Everything in the records except the pictures must be copied out exactly.

-------------------------

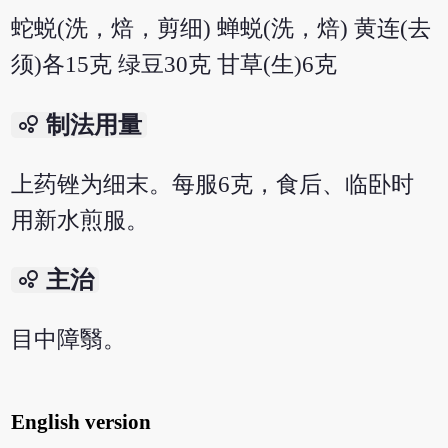
蛇蜕(洗，焙，剪细) 蝉蜕(洗，焙) 黄连(去
须)各15克 绿豆30克 甘草(生)6克
bubble_chart
制法用量
上药锉为细末。每服6克，食后、临卧时
用新水煎服。
bubble_chart
主治
目中障翳。
English version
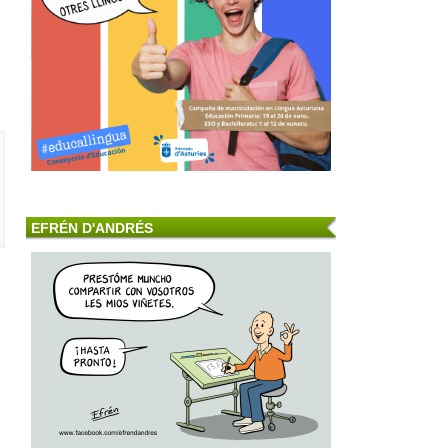
EFRÉN D'ANDRÉS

-------------------------

→ **Solution to the exercise**:
蛇蜕(洗，焙，剪细) 蝉蜕(洗，焙) 黄连(去
须)各15克 绿豆30克 甘草(生)6克
bubble_chart
制法用量
上药锉为细末。每服6克，食后、临卧时
用新水煎服。
bubble_chart
主治
目中障翳。
English version
EFRÉN D'ANDRÉS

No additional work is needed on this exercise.